A recent report from McKinsey & Company highlights that manufacturers who invest in resilience alongside efficiency are better positioned to withstand disruption while maintaining speed to market, a balance that is particularly critical for advanced therapies.
Manufacturing as a Competitive Advantage
Perhaps the most significant shift is cultural rather than technical. Manufacturing is no longer viewed as a downstream activity that follows scientific success. Instead, it is increasingly integrated into early development strategy. Decisions around modality choice, target indication and clinical design are being made with manufacturing feasibility in mind.
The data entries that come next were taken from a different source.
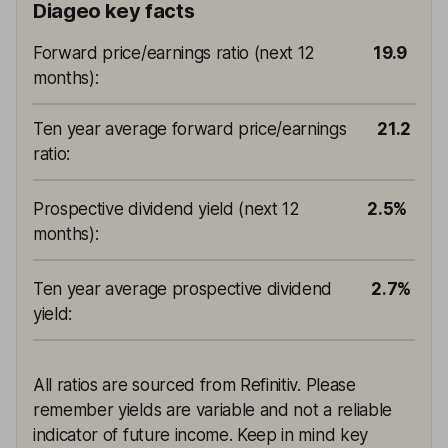
Diageo key facts
Forward price/earnings ratio (next 12
19.9
months)
:
Ten year average forward price/earnings
21.2
ratio
:
Prospective dividend yield (next 12
2.5%
months)
:
Ten year average prospective dividend
2.7%
yield
:
All ratios are sourced from Refinitiv. Please
remember yields are variable and not a reliable
indicator of future income. Keep in mind key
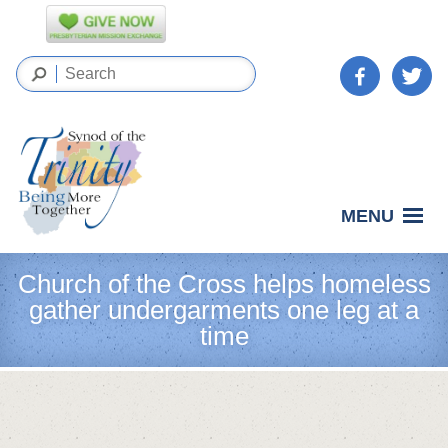
MENU
Church of the Cross helps homeless
gather undergarments one leg at a
time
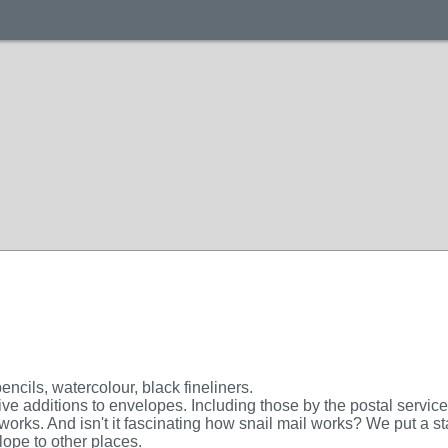
encils, watercolour, black fineliners.
ive additions to envelopes. Including those by the postal service
 works. And isn't it fascinating how snail mail works? We put 
lope to other places.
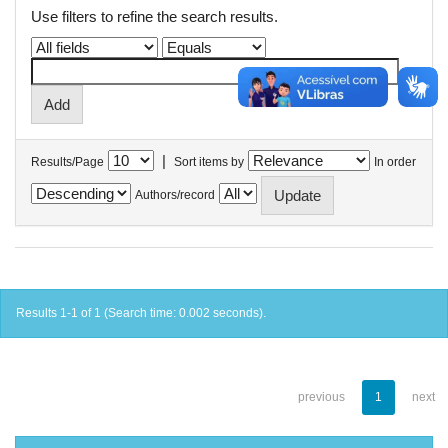
Use filters to refine the search results.
|
Results/Page
Sort items by
In order
Authors/record
Results 1-1 of 1 (Search time: 0.002 seconds).
previous
1
next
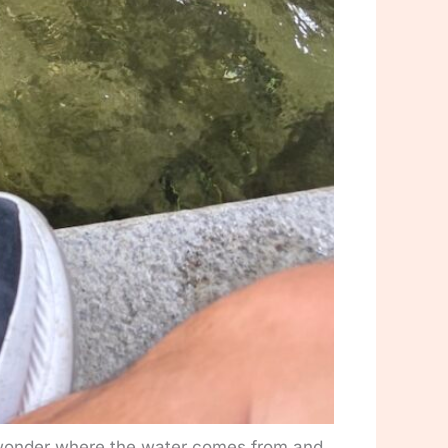
 wonder where the water comes from and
Investors are paying closer attention to manufacturing readiness when evaluating advanced therapy companies. Assets supported by scalable, regulator ready processes are perceived as lower risk, even at earlier stages of development. Conversely, promising science without a credible manufacturing plan can struggle to attract sustained funding.
Outlook for the Sector
Looking ahead, manufacturing and supply chain resilience will remain a defining theme for advanced therapies. Continued investment in automation, regional capacity and regulatory engagement is expected, alongside deeper partnerships between developers, CDMOs and technology providers.
The industry’s ability to deliver on the promise of cell, gene and mRNA therapies at scale will depend not only on scientific breakthroughs, but on the robustness of the systems that support them. In this environment, manufacturing excellence is becoming a source of differentiation that can accelerate patient access, strengthen commercial outcomes and shape the future of advanced medicine.